[Data excerpts]

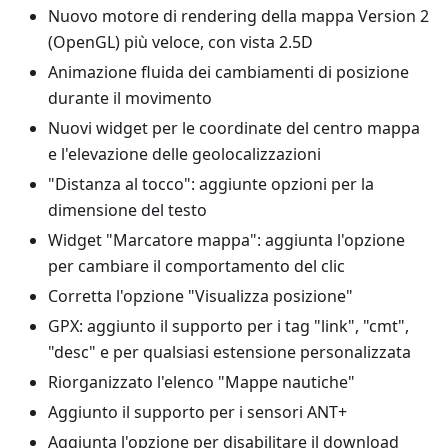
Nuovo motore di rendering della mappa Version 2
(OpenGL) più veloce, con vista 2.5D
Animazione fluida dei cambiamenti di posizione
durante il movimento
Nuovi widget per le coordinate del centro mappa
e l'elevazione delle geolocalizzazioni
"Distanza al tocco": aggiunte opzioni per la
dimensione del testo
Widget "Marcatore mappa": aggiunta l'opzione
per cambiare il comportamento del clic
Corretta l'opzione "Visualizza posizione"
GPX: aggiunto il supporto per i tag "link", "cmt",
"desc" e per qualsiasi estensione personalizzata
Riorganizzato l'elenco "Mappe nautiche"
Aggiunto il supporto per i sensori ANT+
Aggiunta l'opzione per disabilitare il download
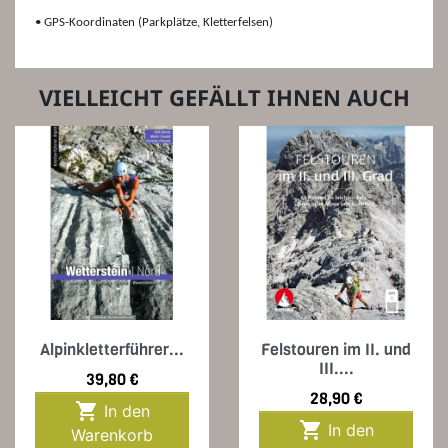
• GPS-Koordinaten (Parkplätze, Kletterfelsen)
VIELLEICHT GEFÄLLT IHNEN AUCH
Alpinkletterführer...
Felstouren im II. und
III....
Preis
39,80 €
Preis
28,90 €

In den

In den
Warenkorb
---
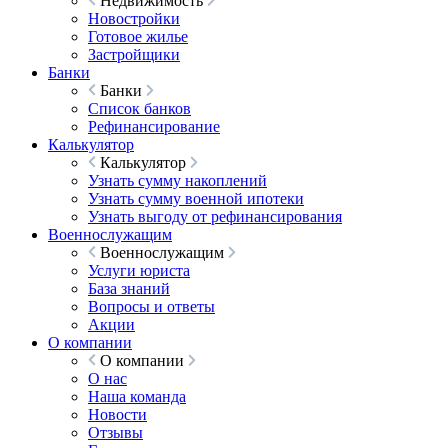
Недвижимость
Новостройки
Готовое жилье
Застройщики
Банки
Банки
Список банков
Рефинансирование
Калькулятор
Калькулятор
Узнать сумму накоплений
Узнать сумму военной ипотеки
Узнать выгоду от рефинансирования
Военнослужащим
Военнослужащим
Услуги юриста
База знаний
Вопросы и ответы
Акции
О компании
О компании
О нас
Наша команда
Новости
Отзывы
* * *
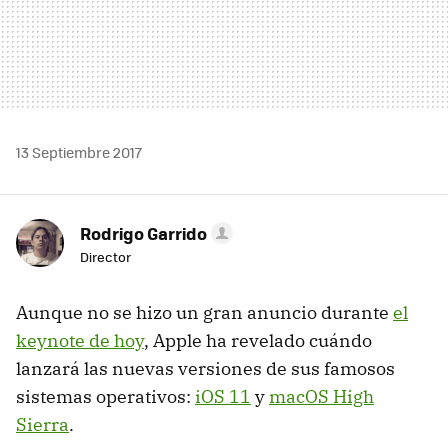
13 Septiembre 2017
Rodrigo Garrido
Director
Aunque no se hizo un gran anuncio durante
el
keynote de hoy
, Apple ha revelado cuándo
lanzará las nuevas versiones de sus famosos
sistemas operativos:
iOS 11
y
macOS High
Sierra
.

■ Task statement ■
Give the number of lines in the data above that contain the word "posizione", with no accompanying text.

■ Solution to this problem ■
2